What is expected:
Determine the number of lines in the entries below in which the word "Новая" appears, and reply with that number only.

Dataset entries
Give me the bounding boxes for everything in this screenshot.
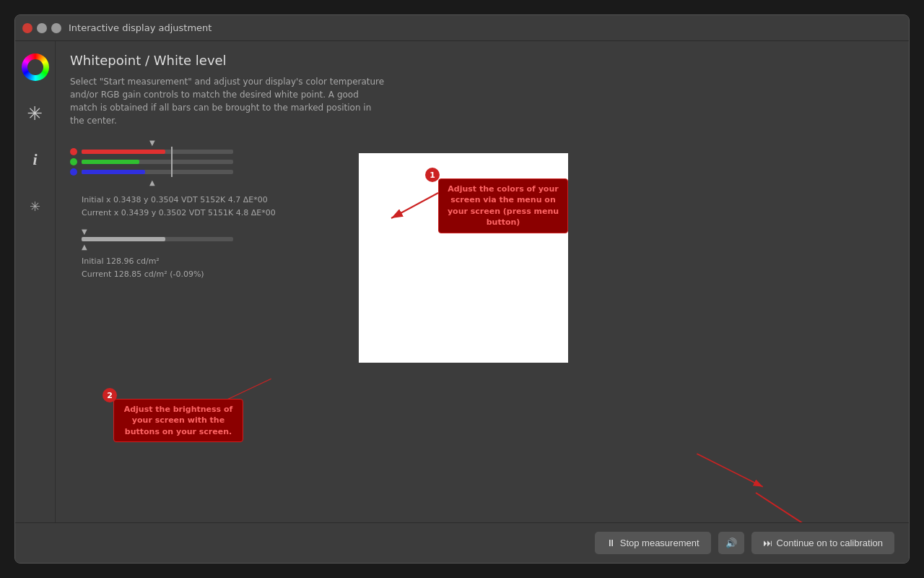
minimize-button[interactable] [37,23,47,33]
maximize-button[interactable] [51,23,61,33]
continue-label: Continue on to calibration [777,538,883,548]
red-dot [70,148,77,155]
window-title: Interactive display adjustment [69,22,212,33]
blue-track[interactable] [82,170,233,174]
info-icon: i [21,145,50,174]
brightness-stats: Initial 128.96 cd/m² Current 128.85 cd/m… [82,255,344,280]
stop-label: Stop measurement [620,538,699,548]
window-controls [22,23,61,33]
red-fill [82,150,165,154]
continue-calibration-button[interactable]: ⏭ Continue on to calibration [751,532,894,554]
annotation-box-1: Adjust the colors of your screen via the… [438,178,568,233]
main-window: Interactive display adjustment ✳ i ✳ Whi… [14,14,910,564]
sound-button[interactable]: 🔊 [718,532,744,554]
left-controls: ▼ [70,139,344,363]
green-fill [82,160,139,164]
sidebar: ✳ i ✳ [15,41,56,522]
annotation-badge-1: 1 [425,168,440,182]
continue-icon: ⏭ [763,538,772,548]
blue-slider-row [70,168,344,176]
green-slider-row [70,158,344,165]
blue-dot [70,168,77,176]
color-sliders: ▼ [70,139,344,186]
close-button[interactable] [22,23,32,33]
red-slider-row [70,148,344,155]
page-title: Whitepoint / White level [70,53,894,68]
sound-icon: 🔊 [725,538,737,548]
target-arrow-top: ▼ [149,139,344,147]
sun-icon: ✳ [21,99,50,128]
small-sun-icon: ✳ [21,191,50,220]
blue-fill [82,170,145,174]
titlebar: Interactive display adjustment [15,15,909,41]
main-area: Whitepoint / White level Select "Start m… [56,41,909,522]
annotation-badge-2: 2 [103,388,117,402]
red-target-line [171,147,173,157]
green-target-line [171,157,173,167]
red-track[interactable] [82,150,233,154]
page-description: Select "Start measurement" and adjust yo… [70,75,388,127]
target-arrow-bottom: ▲ [149,178,344,186]
initial-xy-stat: Initial x 0.3438 y 0.3504 VDT 5152K 4.7 … [82,194,344,219]
brightness-section: ▼ ▲ Initial 128.96 cd/m² Current 128.85 … [70,228,344,280]
green-track[interactable] [82,160,233,164]
content-area: ✳ i ✳ Whitepoint / White level Select "S… [15,41,909,522]
brightness-arrow-top: ▼ [82,228,344,236]
svg-line-7 [756,493,828,522]
brightness-fill [82,237,165,241]
stop-measurement-button[interactable]: ⏸ Stop measurement [595,532,711,554]
brightness-arrow-bottom: ▲ [82,243,344,251]
brightness-track[interactable] [82,237,233,241]
color-wheel-icon[interactable] [21,53,50,82]
green-dot [70,158,77,165]
brightness-slider-wrap [82,237,344,241]
relative-container: ▼ [70,139,894,511]
svg-line-4 [697,454,762,487]
blue-target-line [171,167,173,177]
stop-icon: ⏸ [606,538,616,548]
footer: ⏸ Stop measurement 🔊 ⏭ Continue on to ca… [15,522,909,563]
annotation-box-2: Adjust the brightness of your screen wit… [113,399,243,442]
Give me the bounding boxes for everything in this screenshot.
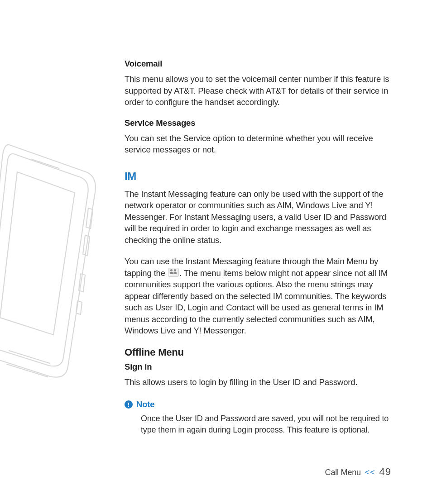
- im-para-2b: . The menu items below might not appear …: [125, 268, 388, 336]
- voicemail-heading: Voicemail: [125, 59, 392, 69]
- note-header: ! Note: [125, 399, 392, 409]
- im-para-1: The Instant Messaging feature can only b…: [125, 188, 392, 246]
- sign-in-heading: Sign in: [125, 362, 392, 372]
- service-messages-heading: Service Messages: [125, 118, 392, 128]
- note-body: Once the User ID and Password are saved,…: [141, 413, 390, 436]
- offline-menu-heading: Offline Menu: [125, 347, 392, 358]
- im-heading: IM: [125, 170, 392, 183]
- note-label: Note: [136, 399, 154, 409]
- footer-section: Call Menu: [325, 468, 361, 477]
- page-content: Voicemail This menu allows you to set th…: [125, 59, 392, 436]
- manual-page: Voicemail This menu allows you to set th…: [0, 0, 432, 504]
- page-number: 49: [379, 466, 391, 477]
- footer-separator: <<: [365, 468, 375, 477]
- voicemail-body: This menu allows you to set the voicemai…: [125, 73, 392, 108]
- alert-icon: !: [125, 400, 133, 409]
- contacts-icon: [168, 268, 179, 277]
- sign-in-body: This allows users to login by filling in…: [125, 376, 392, 388]
- im-para-2: You can use the Instant Messaging featur…: [125, 256, 392, 337]
- service-messages-body: You can set the Service option to determ…: [125, 133, 392, 156]
- page-footer: Call Menu << 49: [325, 466, 391, 478]
- phone-outline-illustration: [0, 140, 118, 394]
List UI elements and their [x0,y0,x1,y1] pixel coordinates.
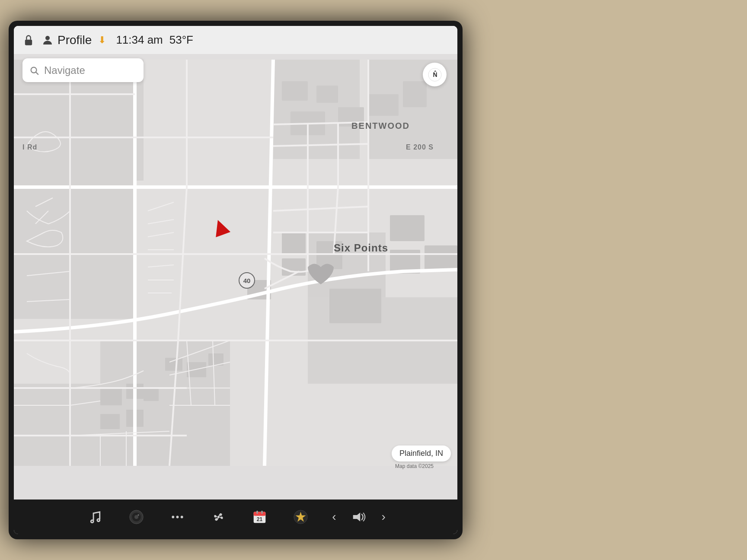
svg-point-88 [172,515,175,518]
profile-icon [41,34,54,47]
svg-rect-15 [282,232,306,254]
svg-rect-28 [144,388,159,401]
search-placeholder: Navigate [44,64,85,76]
more-options-button[interactable] [168,507,187,527]
media-button[interactable] [127,507,146,527]
svg-marker-99 [353,512,360,521]
dots-icon [170,509,185,525]
svg-rect-95 [256,510,258,513]
music-button[interactable] [86,507,105,527]
map-container[interactable]: BENTWOOD E 200 S I Rd Six Points 40 Goog… [14,26,457,500]
media-icon [129,509,144,525]
volume-icon [351,509,367,525]
games-button[interactable] [291,507,310,527]
svg-rect-93 [254,512,266,515]
svg-point-89 [176,515,179,518]
status-icons-left: Profile ⬇ 11:34 am 53°F [22,33,193,47]
svg-rect-21 [425,245,457,271]
svg-point-90 [181,515,183,518]
svg-point-91 [217,515,220,518]
calendar-icon: 21 [252,509,267,525]
search-icon [29,66,39,75]
screen: BENTWOOD E 200 S I Rd Six Points 40 Goog… [14,26,457,534]
svg-rect-23 [165,358,182,371]
svg-rect-2 [14,181,135,319]
svg-rect-9 [282,81,308,101]
svg-rect-16 [282,258,306,276]
temperature-display: 53°F [169,33,193,47]
svg-point-86 [134,515,138,519]
svg-rect-8 [14,384,100,466]
games-icon [293,509,308,525]
svg-point-79 [45,36,50,40]
volume-button[interactable] [349,507,369,527]
status-bar: Profile ⬇ 11:34 am 53°F [14,26,457,54]
music-icon [88,509,103,525]
svg-rect-26 [100,388,122,405]
svg-text:N̂: N̂ [433,70,437,78]
svg-rect-11 [368,94,399,116]
profile-label: Profile [57,33,92,47]
route-40-badge: 40 [239,272,255,289]
taskbar: 21 ‹ [14,500,457,534]
compass-icon: N̂ [428,68,442,82]
profile-section[interactable]: Profile [41,33,92,47]
map-data-text: Map data ©2025 [395,463,434,469]
svg-line-81 [36,72,38,74]
screen-bezel: BENTWOOD E 200 S I Rd Six Points 40 Goog… [9,21,463,539]
svg-rect-29 [100,414,120,429]
search-bar[interactable]: Navigate [22,58,144,82]
svg-rect-12 [403,81,427,107]
calendar-button[interactable]: 21 [250,507,269,527]
svg-text:21: 21 [257,516,263,522]
download-arrow-icon: ⬇ [98,35,106,46]
svg-rect-10 [316,86,338,103]
svg-rect-96 [261,510,263,513]
nav-arrows: ‹ › [332,507,386,527]
svg-rect-22 [390,215,425,241]
svg-rect-19 [329,289,381,323]
svg-point-87 [137,514,139,516]
lock-icon-wrap [22,34,35,46]
location-chip: Plainfield, IN [392,445,451,461]
lock-icon [22,34,35,46]
hvac-button[interactable] [209,507,228,527]
nav-forward-button[interactable]: › [382,510,386,524]
fan-icon [211,509,226,525]
nav-back-button[interactable]: ‹ [332,510,336,524]
north-compass-button[interactable]: N̂ [423,63,447,86]
svg-rect-78 [25,39,32,45]
time-display: 11:34 am [116,33,163,47]
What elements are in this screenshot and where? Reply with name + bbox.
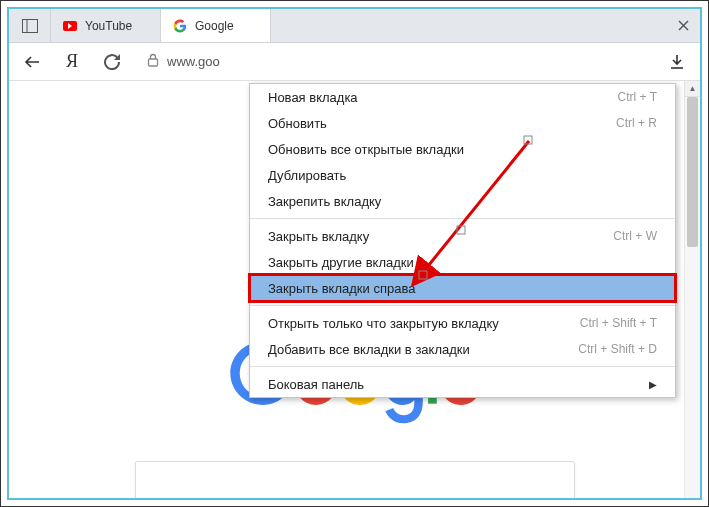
google-search-input[interactable] bbox=[135, 461, 575, 498]
scroll-up-button[interactable]: ▲ bbox=[684, 81, 700, 97]
svg-rect-0 bbox=[22, 19, 37, 32]
arrow-left-icon bbox=[24, 55, 40, 69]
scrollbar-thumb[interactable] bbox=[687, 97, 698, 247]
menu-reload[interactable]: Обновить Ctrl + R bbox=[250, 110, 675, 136]
tab-context-menu: Новая вкладка Ctrl + T Обновить Ctrl + R… bbox=[249, 83, 676, 398]
yandex-home-button[interactable]: Я bbox=[59, 49, 85, 75]
url-text: www.goo bbox=[167, 54, 220, 69]
menu-close-others[interactable]: Закрыть другие вкладки bbox=[250, 249, 675, 275]
toolbar: Я www.goo bbox=[9, 43, 700, 81]
window-close-button[interactable] bbox=[666, 9, 700, 42]
google-favicon-icon bbox=[173, 19, 187, 33]
download-icon bbox=[670, 54, 684, 70]
menu-pin[interactable]: Закрепить вкладку bbox=[250, 188, 675, 214]
vertical-scrollbar[interactable] bbox=[684, 97, 700, 498]
tab-strip: YouTube Google bbox=[9, 9, 700, 43]
menu-close-tab[interactable]: Закрыть вкладку Ctrl + W bbox=[250, 223, 675, 249]
menu-duplicate[interactable]: Дублировать bbox=[250, 162, 675, 188]
back-button[interactable] bbox=[19, 49, 45, 75]
page-content: ▲ Новая вкладка Ctrl + T Обновить Ctrl +… bbox=[9, 81, 700, 498]
youtube-icon bbox=[63, 19, 77, 33]
menu-reload-all[interactable]: Обновить все открытые вкладки bbox=[250, 136, 675, 162]
tab-label: YouTube bbox=[85, 19, 132, 33]
svg-rect-4 bbox=[149, 59, 158, 66]
downloads-button[interactable] bbox=[664, 49, 690, 75]
menu-new-tab[interactable]: Новая вкладка Ctrl + T bbox=[250, 84, 675, 110]
close-icon bbox=[678, 20, 689, 31]
menu-reopen-closed[interactable]: Открыть только что закрытую вкладку Ctrl… bbox=[250, 310, 675, 336]
lock-icon bbox=[147, 53, 159, 70]
reload-button[interactable] bbox=[99, 49, 125, 75]
reload-icon bbox=[104, 54, 120, 70]
tab-label: Google bbox=[195, 19, 234, 33]
panel-icon bbox=[22, 19, 38, 33]
panel-toggle[interactable] bbox=[9, 9, 51, 42]
chevron-right-icon: ▶ bbox=[649, 379, 657, 390]
menu-separator bbox=[250, 305, 675, 306]
menu-separator bbox=[250, 218, 675, 219]
browser-window: YouTube Google Я bbox=[7, 7, 702, 500]
menu-bookmark-all[interactable]: Добавить все вкладки в закладки Ctrl + S… bbox=[250, 336, 675, 362]
menu-separator bbox=[250, 366, 675, 367]
menu-close-right[interactable]: Закрыть вкладки справа bbox=[250, 275, 675, 301]
tab-youtube[interactable]: YouTube bbox=[51, 9, 161, 42]
menu-sidepanel[interactable]: Боковая панель ▶ bbox=[250, 371, 675, 397]
tab-google[interactable]: Google bbox=[161, 9, 271, 42]
address-bar[interactable]: www.goo bbox=[139, 48, 650, 76]
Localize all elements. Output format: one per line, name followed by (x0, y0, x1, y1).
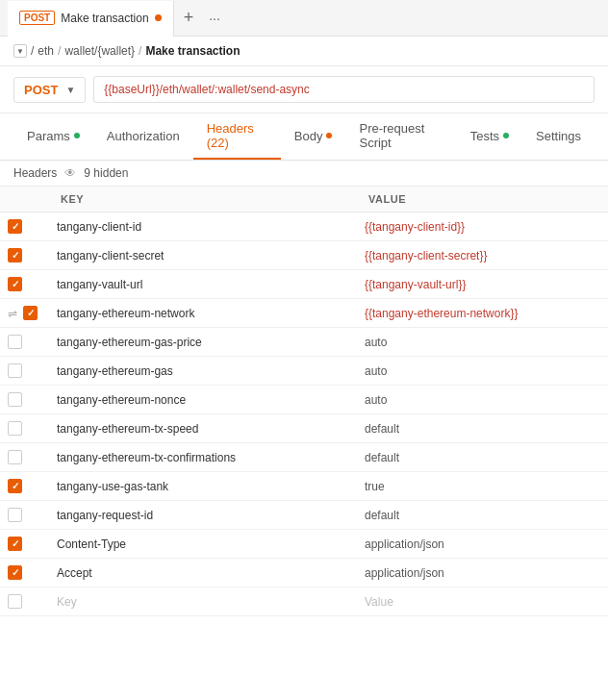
row-value[interactable]: auto (355, 357, 608, 386)
row-key[interactable]: Accept (47, 559, 355, 588)
row-checkbox[interactable] (8, 335, 22, 349)
tab-method-badge: POST (19, 11, 55, 25)
table-row: tangany-vault-url{{tangany-vault-url}} (0, 270, 608, 299)
breadcrumb-arrow[interactable]: ▼ (13, 44, 27, 58)
breadcrumb-slash: / (31, 44, 34, 58)
tab-bar: POST Make transaction + ··· (0, 0, 608, 37)
row-checkbox[interactable] (8, 594, 22, 609)
headers-label: Headers (13, 166, 57, 180)
row-value[interactable]: application/json (355, 530, 608, 559)
url-input[interactable] (93, 76, 595, 103)
row-key[interactable]: tangany-ethereum-gas-price (47, 328, 355, 357)
tab-authorization[interactable]: Authorization (93, 121, 193, 153)
row-key[interactable]: tangany-use-gas-tank (47, 472, 355, 501)
row-checkbox[interactable] (23, 306, 38, 320)
row-key[interactable]: Content-Type (47, 530, 355, 559)
table-row: Content-Typeapplication/json (0, 530, 608, 559)
row-checkbox[interactable] (8, 479, 22, 493)
tab-settings[interactable]: Settings (522, 121, 595, 153)
row-key[interactable]: Key (47, 588, 355, 616)
table-row: tangany-client-id{{tangany-client-id}} (0, 212, 608, 241)
tab-body[interactable]: Body (281, 121, 346, 153)
tab-pre-request[interactable]: Pre-request Script (345, 113, 456, 160)
tab-params-label: Params (27, 129, 70, 143)
active-tab[interactable]: POST Make transaction (8, 1, 174, 38)
method-label: POST (24, 83, 58, 97)
table-row: tangany-ethereum-gasauto (0, 357, 608, 386)
row-key[interactable]: tangany-client-secret (47, 241, 355, 270)
row-checkbox[interactable] (8, 219, 22, 234)
row-value[interactable]: {{tangany-ethereum-network}} (355, 299, 608, 328)
tab-pre-request-label: Pre-request Script (359, 121, 443, 150)
row-value[interactable]: {{tangany-client-secret}} (355, 241, 608, 270)
row-value[interactable]: {{tangany-client-id}} (355, 212, 608, 241)
table-row: Acceptapplication/json (0, 559, 608, 588)
table-row: KeyValue (0, 588, 608, 616)
row-checkbox[interactable] (8, 421, 22, 436)
tests-dot (503, 133, 509, 138)
row-checkbox[interactable] (8, 565, 22, 580)
method-select[interactable]: POST ▼ (13, 77, 86, 103)
tab-settings-label: Settings (536, 129, 581, 143)
row-key[interactable]: tangany-ethereum-gas (47, 357, 355, 386)
hidden-count: 9 hidden (84, 166, 128, 180)
row-key[interactable]: tangany-ethereum-tx-confirmations (47, 443, 355, 472)
method-chevron: ▼ (65, 85, 75, 95)
add-tab-button[interactable]: + (174, 8, 204, 28)
eye-icon: 👁 (64, 166, 76, 180)
tab-body-label: Body (294, 129, 323, 143)
row-key[interactable]: tangany-ethereum-nonce (47, 386, 355, 414)
breadcrumb-wallet: wallet/{wallet} (64, 44, 135, 58)
url-bar: POST ▼ (0, 66, 608, 113)
table-row: ⇌tangany-ethereum-network{{tangany-ether… (0, 299, 608, 328)
row-key[interactable]: tangany-request-id (47, 501, 355, 530)
tab-label: Make transaction (61, 12, 148, 25)
col-value: VALUE (355, 187, 608, 212)
headers-sub-bar: Headers 👁 9 hidden (0, 161, 608, 187)
row-value[interactable]: auto (355, 328, 608, 357)
headers-table: KEY VALUE tangany-client-id{{tangany-cli… (0, 187, 608, 616)
table-row: tangany-ethereum-tx-confirmationsdefault (0, 443, 608, 472)
row-checkbox[interactable] (8, 277, 22, 291)
row-value[interactable]: default (355, 443, 608, 472)
col-key: KEY (47, 187, 355, 212)
tab-tests-label: Tests (470, 129, 499, 143)
nav-tabs: Params Authorization Headers (22) Body P… (0, 113, 608, 161)
row-value[interactable]: default (355, 501, 608, 530)
row-checkbox[interactable] (8, 537, 22, 551)
breadcrumb-current: Make transaction (145, 44, 240, 58)
col-checkbox (0, 187, 47, 212)
row-value[interactable]: auto (355, 386, 608, 414)
row-checkbox[interactable] (8, 450, 22, 464)
row-checkbox[interactable] (8, 508, 22, 522)
params-dot (74, 133, 80, 138)
row-value[interactable]: default (355, 414, 608, 443)
more-tabs-button[interactable]: ··· (203, 11, 226, 26)
row-key[interactable]: tangany-client-id (47, 212, 355, 241)
table-row: tangany-client-secret{{tangany-client-se… (0, 241, 608, 270)
table-row: tangany-request-iddefault (0, 501, 608, 530)
row-value[interactable]: application/json (355, 559, 608, 588)
tab-tests[interactable]: Tests (457, 121, 522, 153)
table-row: tangany-ethereum-gas-priceauto (0, 328, 608, 357)
table-row: tangany-ethereum-nonceauto (0, 386, 608, 414)
table-row: tangany-ethereum-tx-speeddefault (0, 414, 608, 443)
row-key[interactable]: tangany-vault-url (47, 270, 355, 299)
body-dot (326, 133, 332, 138)
tab-authorization-label: Authorization (107, 129, 180, 143)
tab-dot (155, 14, 162, 21)
row-checkbox[interactable] (8, 363, 22, 378)
row-value[interactable]: {{tangany-vault-url}} (355, 270, 608, 299)
breadcrumb: ▼ / eth / wallet/{wallet} / Make transac… (0, 37, 608, 66)
tab-headers[interactable]: Headers (22) (193, 113, 281, 160)
table-row: tangany-use-gas-tanktrue (0, 472, 608, 501)
tab-params[interactable]: Params (13, 121, 93, 153)
row-checkbox[interactable] (8, 248, 22, 262)
row-value[interactable]: true (355, 472, 608, 501)
filter-icon: ⇌ (8, 307, 17, 320)
breadcrumb-eth: eth (38, 44, 54, 58)
row-checkbox[interactable] (8, 392, 22, 407)
row-value[interactable]: Value (355, 588, 608, 616)
row-key[interactable]: tangany-ethereum-tx-speed (47, 414, 355, 443)
row-key[interactable]: tangany-ethereum-network (47, 299, 355, 328)
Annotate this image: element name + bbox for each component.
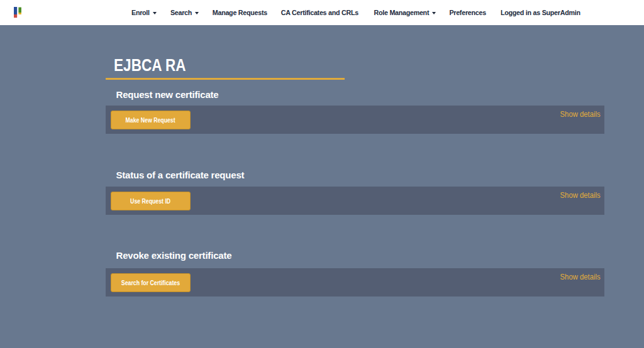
menu-item-search: Search: [163, 0, 206, 25]
menu-label-logged-in: Logged in as SuperAdmin: [501, 9, 580, 16]
show-details-link-revoke[interactable]: Show details: [560, 273, 601, 281]
page-title: EJBCA RA: [114, 57, 186, 74]
section-heading-request-new-certificate: Request new certificate: [116, 90, 219, 99]
menu-item-role-management: Role Management: [367, 0, 444, 25]
menu-item-enroll: Enroll: [124, 0, 164, 25]
make-new-request-button[interactable]: Make New Request: [111, 111, 191, 129]
top-navbar: Enroll Search Manage Requests CA Certifi…: [0, 0, 644, 25]
page-title-underline: [106, 78, 345, 80]
menu-link-role-management[interactable]: Role Management: [367, 0, 444, 25]
menu-item-ca-certificates: CA Certificates and CRLs: [274, 0, 366, 25]
menu-link-manage-requests[interactable]: Manage Requests: [205, 0, 275, 25]
section-heading-status-of-request: Status of a certificate request: [116, 170, 245, 180]
menu-link-preferences[interactable]: Preferences: [441, 0, 493, 25]
menu-link-logged-in[interactable]: Logged in as SuperAdmin: [493, 0, 588, 25]
panel-status-of-request: Use Request ID Show details: [106, 187, 604, 215]
menu-label-manage-requests: Manage Requests: [213, 9, 267, 16]
chevron-down-icon: [153, 12, 157, 14]
menu-item-logged-in: Logged in as SuperAdmin: [493, 0, 588, 25]
menu-label-search: Search: [170, 9, 192, 16]
chevron-down-icon: [432, 12, 436, 14]
menu-label-role-management: Role Management: [374, 9, 430, 16]
primekey-logo-icon: [14, 7, 22, 18]
menu-link-search[interactable]: Search: [163, 0, 206, 25]
section-heading-revoke-certificate: Revoke existing certificate: [116, 251, 232, 260]
panel-revoke-certificate: Search for Certificates Show details: [106, 268, 604, 296]
menu-item-manage-requests: Manage Requests: [205, 0, 275, 25]
show-details-link-request[interactable]: Show details: [560, 111, 601, 118]
menu-label-ca-certificates: CA Certificates and CRLs: [281, 9, 358, 16]
make-new-request-button-label: Make New Request: [126, 117, 175, 124]
menu-item-preferences: Preferences: [441, 0, 493, 25]
chevron-down-icon: [195, 12, 199, 14]
menu-link-enroll[interactable]: Enroll: [124, 0, 164, 25]
menu-label-enroll: Enroll: [131, 9, 150, 16]
show-details-link-status[interactable]: Show details: [560, 192, 601, 199]
use-request-id-button-label: Use Request ID: [130, 198, 170, 205]
panel-request-new-certificate: Make New Request Show details: [106, 106, 604, 134]
use-request-id-button[interactable]: Use Request ID: [111, 192, 191, 210]
menu-link-ca-certificates[interactable]: CA Certificates and CRLs: [274, 0, 366, 25]
search-for-certificates-button[interactable]: Search for Certificates: [111, 273, 191, 292]
menu-label-preferences: Preferences: [449, 9, 486, 16]
primekey-logo[interactable]: [14, 7, 22, 18]
search-for-certificates-button-label: Search for Certificates: [121, 280, 180, 286]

Exercise response:
3